Monday, Feb. 26, 1951
Under & Out
Convict Joseph Holmes liked music. Every day from 5 p.m. to 10 p.m., the loudspeakers in Maryland's State Penitentiary blared out radio programs for the prisoners' entertainment, and Holmes scraped away at his tunnel. The radio drowned out the noise.
Holmes, a slender, 39-year-old Negro, had loosened a piece of slate on the floor under the bunk in his cell. Then he chipped patiently through ten inches of concrete, burrowed diagonally downward for ten feet and leveled off under the massive stone wall. He kept digging, tunneled on under a dry moat, then turned upward again. He had 26 feet to go to reach the surface.
He dug with bits of scrap iron stolen from the prison workshop. Crawling painfully along the cramped tube, he carried the dirt out in his clothes and flushed it down the cell toilet. Midway, fresh-water seepage formed a narrow chamber high enough for a man to stand in. He matted it with old clothes and rags to prevent a cave-in.

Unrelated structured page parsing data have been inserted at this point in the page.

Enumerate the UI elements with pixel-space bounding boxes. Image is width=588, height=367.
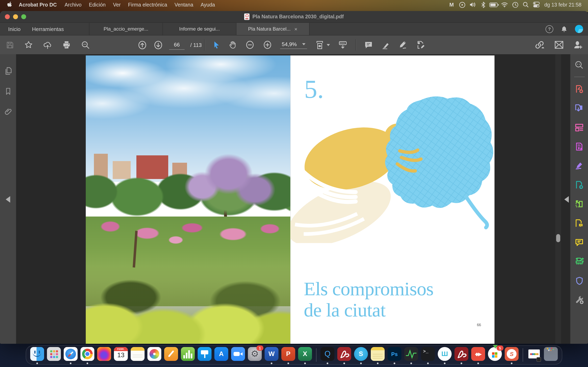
menu-app-name[interactable]: Acrobat Pro DC [15, 2, 61, 8]
dock-terminal[interactable]: >_ [421, 346, 435, 364]
dock-w-app[interactable]: Ш [438, 346, 452, 364]
dock-zoom[interactable] [231, 346, 245, 364]
menu-archivo[interactable]: Archivo [61, 2, 85, 8]
redact-tool-icon[interactable] [574, 142, 584, 151]
search-zoom-tool-icon[interactable] [574, 60, 584, 70]
hand-tool-icon[interactable] [228, 40, 237, 49]
dock-ms-autoupdate[interactable]: 5 [488, 346, 502, 364]
comment-tool-icon[interactable] [364, 40, 373, 50]
menu-edicion[interactable]: Edición [85, 2, 109, 8]
dock-keynote[interactable] [198, 346, 212, 364]
search-icon[interactable] [81, 40, 90, 50]
dock-activity-monitor[interactable] [404, 346, 418, 364]
account-avatar[interactable] [575, 25, 583, 33]
previous-page-icon[interactable] [137, 40, 147, 50]
dock-appstore[interactable]: A [214, 346, 228, 364]
dock-system-preferences[interactable]: ⚙1 [248, 346, 262, 364]
bluetooth-icon[interactable] [478, 0, 489, 9]
collapse-right-panel-icon[interactable] [564, 196, 569, 203]
dock-launchpad[interactable] [47, 346, 61, 364]
dock-pages[interactable] [164, 346, 178, 364]
tab-informe[interactable]: Informe de segui... [163, 23, 236, 35]
dock-movie-file[interactable] [527, 346, 541, 364]
menu-ver[interactable]: Ver [109, 2, 125, 8]
edit-document-icon[interactable] [416, 40, 425, 50]
add-person-icon[interactable] [573, 40, 583, 50]
scan-ocr-tool-icon[interactable] [574, 257, 584, 266]
page-thumbnails-icon[interactable] [3, 67, 12, 75]
bookmarks-icon[interactable] [4, 87, 12, 96]
print-icon[interactable] [62, 40, 71, 49]
tab-close-icon[interactable]: × [294, 26, 297, 32]
send-comments-tool-icon[interactable] [574, 218, 584, 228]
malwarebytes-icon[interactable]: M [446, 0, 457, 9]
highlight-tool-icon[interactable] [381, 40, 390, 50]
dock-quicktime[interactable]: Q [320, 346, 334, 364]
export-pdf-tool-icon[interactable] [574, 103, 584, 113]
protect-tool-icon[interactable] [574, 276, 584, 285]
crop-pages-tool-icon[interactable] [574, 199, 584, 209]
sign-tool-icon[interactable] [398, 40, 408, 50]
wifi-icon[interactable] [499, 0, 510, 9]
collapse-left-panel-icon[interactable] [6, 196, 10, 203]
dock-notes[interactable] [131, 346, 145, 364]
dock-stickies[interactable] [371, 346, 385, 364]
nav-inicio[interactable]: Inicio [2, 26, 26, 32]
zoom-in-icon[interactable] [263, 40, 272, 50]
play-circle-icon[interactable] [457, 0, 467, 9]
tab-pla-accio[interactable]: Pla_accio_emerge... [89, 23, 163, 35]
organize-pages-tool-icon[interactable] [574, 122, 584, 132]
battery-icon[interactable] [489, 0, 499, 9]
dock-firefox[interactable] [97, 346, 111, 364]
share-pdf-tool-icon[interactable] [574, 180, 584, 190]
control-center-icon[interactable] [531, 0, 542, 9]
dock-safari[interactable] [64, 346, 78, 364]
create-pdf-tool-icon[interactable] [574, 84, 584, 94]
more-tools-icon[interactable] [574, 295, 584, 305]
menubar-clock[interactable]: dg 13 febr 21:58 [542, 2, 584, 8]
dock-excel[interactable]: X [298, 346, 312, 364]
menu-ventana[interactable]: Ventana [171, 2, 197, 8]
save-icon[interactable] [6, 41, 14, 49]
time-machine-icon[interactable] [510, 0, 521, 9]
dock-calendar[interactable]: FEBR.13 [114, 346, 128, 364]
spotlight-search-icon[interactable] [521, 0, 531, 9]
scrollbar-thumb[interactable] [556, 234, 560, 242]
dock-powerpoint[interactable]: P [281, 346, 295, 364]
tab-pla-natura-active[interactable]: Pla Natura Barcel... × [236, 23, 310, 35]
dock-photos[interactable] [147, 346, 161, 364]
volume-icon[interactable] [467, 0, 478, 9]
notifications-bell-icon[interactable] [561, 25, 568, 33]
dock-chrome[interactable] [80, 346, 94, 364]
dock-trash[interactable] [544, 346, 558, 364]
dock-acrobat[interactable] [337, 346, 351, 364]
fill-sign-tool-icon[interactable] [574, 161, 584, 170]
help-icon[interactable]: ? [545, 25, 553, 33]
dock-word[interactable]: W [265, 346, 278, 364]
attachments-paperclip-icon[interactable] [3, 107, 12, 116]
menu-firma[interactable]: Firma electrónica [124, 2, 171, 8]
share-cloud-icon[interactable] [43, 40, 52, 50]
comment-tool-icon[interactable] [574, 237, 584, 247]
menu-ayuda[interactable]: Ayuda [197, 2, 219, 8]
dock-skype[interactable]: S [354, 346, 368, 364]
page-number-input[interactable] [169, 40, 185, 50]
star-icon[interactable] [24, 40, 33, 49]
next-page-icon[interactable] [153, 40, 163, 50]
vertical-scrollbar[interactable] [555, 54, 561, 344]
dock-red-diamond-app[interactable]: ◆▶ [471, 346, 485, 364]
share-link-icon[interactable] [535, 40, 545, 50]
zoom-level-dropdown[interactable]: 54,9% [280, 41, 307, 49]
dock-numbers[interactable] [181, 346, 195, 364]
zoom-out-icon[interactable] [245, 40, 255, 50]
dock-finder[interactable] [30, 346, 44, 364]
dock-photoshop[interactable]: Ps [388, 346, 401, 364]
apple-icon[interactable] [4, 0, 15, 9]
nav-herramientas[interactable]: Herramientas [26, 26, 70, 32]
send-mail-icon[interactable] [554, 40, 564, 49]
fit-width-dropdown[interactable] [315, 40, 330, 50]
scroll-mode-icon[interactable] [338, 40, 348, 50]
select-tool-icon[interactable] [212, 40, 221, 49]
dock-acrobat-reader[interactable] [454, 346, 468, 364]
dock-orange-s-app[interactable]: S [505, 346, 519, 364]
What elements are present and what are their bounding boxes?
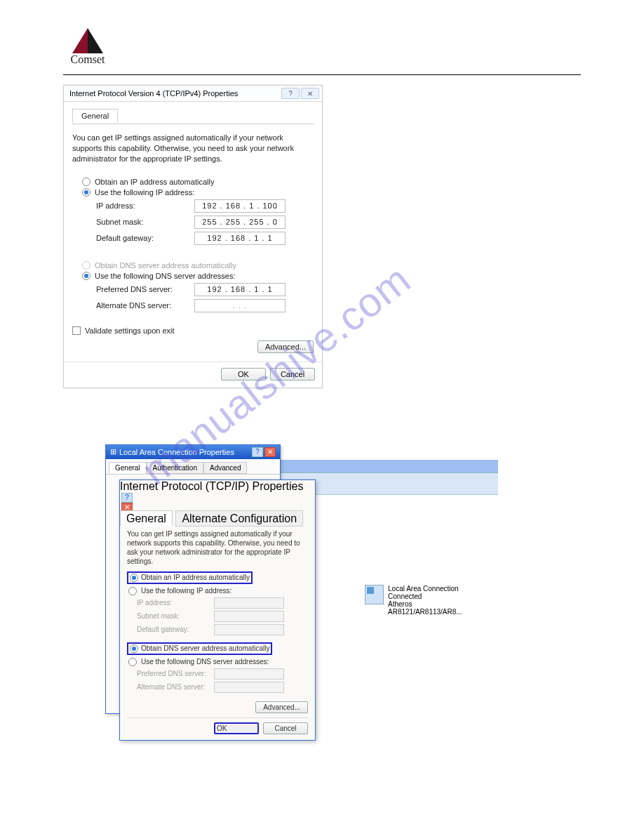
radio-manual-ip-label: Use the following IP address: <box>141 587 232 595</box>
ok-button[interactable]: OK <box>221 368 266 380</box>
adns-label: Alternate DNS server: <box>96 301 194 310</box>
radio-auto-dns[interactable] <box>130 644 138 653</box>
mask-label: Subnet mask: <box>96 218 194 226</box>
intro-text: You can get IP settings assigned automat… <box>72 133 314 164</box>
radio-auto-ip[interactable] <box>82 178 90 186</box>
cancel-button[interactable]: Cancel <box>263 722 308 734</box>
adns-input[interactable]: . . . <box>194 299 286 312</box>
radio-auto-ip[interactable] <box>130 574 138 582</box>
pdns-input <box>214 668 284 680</box>
tab-general[interactable]: General <box>120 510 173 527</box>
network-connection-item[interactable]: Local Area Connection Connected Atheros … <box>365 585 484 616</box>
mask-input[interactable]: 255 . 255 . 255 . 0 <box>194 216 286 229</box>
radio-manual-ip[interactable] <box>82 188 90 197</box>
adns-label: Alternate DNS server: <box>137 683 214 691</box>
radio-manual-dns[interactable] <box>128 658 137 666</box>
ipv4-properties-dialog: Internet Protocol Version 4 (TCP/IPv4) P… <box>63 85 323 388</box>
ok-button[interactable]: OK <box>214 722 259 734</box>
help-icon[interactable]: ? <box>252 447 263 457</box>
intro-text: You can get IP settings assigned automat… <box>127 529 308 566</box>
radio-auto-ip-label: Obtain an IP address automatically <box>95 178 214 186</box>
help-icon[interactable]: ? <box>121 493 133 503</box>
window-icon: ⊞ <box>110 447 116 456</box>
gw-input <box>214 624 284 635</box>
radio-manual-dns[interactable] <box>82 272 90 280</box>
radio-auto-dns-label: Obtain DNS server address automatically <box>95 261 236 270</box>
tab-alt-config[interactable]: Alternate Configuration <box>175 510 303 527</box>
highlight-auto-ip: Obtain an IP address automatically <box>127 571 253 584</box>
tab-advanced[interactable]: Advanced <box>203 462 247 474</box>
dialog-title: Internet Protocol Version 4 (TCP/IPv4) P… <box>69 89 280 98</box>
radio-manual-dns-label: Use the following DNS server addresses: <box>95 272 236 280</box>
pdns-input[interactable]: 192 . 168 . 1 . 1 <box>194 283 286 296</box>
pdns-label: Preferred DNS server: <box>137 670 214 677</box>
radio-auto-dns <box>82 261 90 270</box>
adns-input <box>214 682 284 693</box>
cancel-button[interactable]: Cancel <box>270 368 315 380</box>
ip-input[interactable]: 192 . 168 . 1 . 100 <box>194 199 286 213</box>
pdns-label: Preferred DNS server: <box>96 285 194 293</box>
ip-label: IP address: <box>96 201 194 210</box>
gw-label: Default gateway: <box>137 626 214 633</box>
net-line3: Atheros AR8121/AR8113/AR8... <box>388 600 484 616</box>
xp-screenshot-area: ⊞ Local Area Connection Properties ? ✕ G… <box>105 444 498 739</box>
radio-auto-dns-label: Obtain DNS server address automatically <box>141 644 269 652</box>
tab-auth[interactable]: Authentication <box>147 462 203 474</box>
mask-input <box>214 611 284 622</box>
advanced-button[interactable]: Advanced... <box>257 340 314 353</box>
lac-title: Local Area Connection Properties <box>119 448 250 456</box>
radio-manual-ip[interactable] <box>128 587 137 595</box>
validate-checkbox[interactable] <box>72 326 81 335</box>
close-icon[interactable]: ✕ <box>264 447 276 457</box>
radio-manual-ip-label: Use the following IP address: <box>95 188 194 197</box>
tcpip-properties-dialog: Internet Protocol (TCP/IP) Properties ? … <box>119 479 316 741</box>
network-icon <box>365 585 384 604</box>
brand-name: Comset <box>63 53 112 66</box>
net-line2: Connected <box>388 593 484 600</box>
highlight-auto-dns: Obtain DNS server address automatically <box>127 642 272 655</box>
help-icon[interactable]: ? <box>281 88 300 99</box>
divider <box>63 74 581 75</box>
validate-label: Validate settings upon exit <box>85 326 175 335</box>
tcpip-title: Internet Protocol (TCP/IP) Properties <box>120 480 303 492</box>
advanced-button[interactable]: Advanced... <box>255 701 308 713</box>
net-line1: Local Area Connection <box>388 585 484 593</box>
radio-manual-dns-label: Use the following DNS server addresses: <box>141 658 269 666</box>
gw-input[interactable]: 192 . 168 . 1 . 1 <box>194 232 286 245</box>
radio-auto-ip-label: Obtain an IP address automatically <box>141 574 250 581</box>
ip-label: IP address: <box>137 599 214 607</box>
close-icon[interactable]: ✕ <box>301 88 319 99</box>
mask-label: Subnet mask: <box>137 612 214 620</box>
tab-general[interactable]: General <box>109 462 147 474</box>
gw-label: Default gateway: <box>96 234 194 242</box>
tab-general[interactable]: General <box>72 109 118 123</box>
ip-input <box>214 597 284 609</box>
brand-logo: Comset <box>63 28 112 70</box>
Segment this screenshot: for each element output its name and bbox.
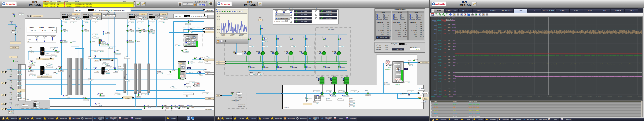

One night last week, 70 ft. from his cell and ten years from completing his 20-year stretch for burglary, Convict Holmes broke through in a grassy plot outside the prison walls, hopped over a 7-ft. picket fence, and disappeared into the surrounding city of Baltimore. Nobody missed him until next morning, when a guard checked a motionless lump on Holmes' bunk. It was a wadded blanket and a pillow.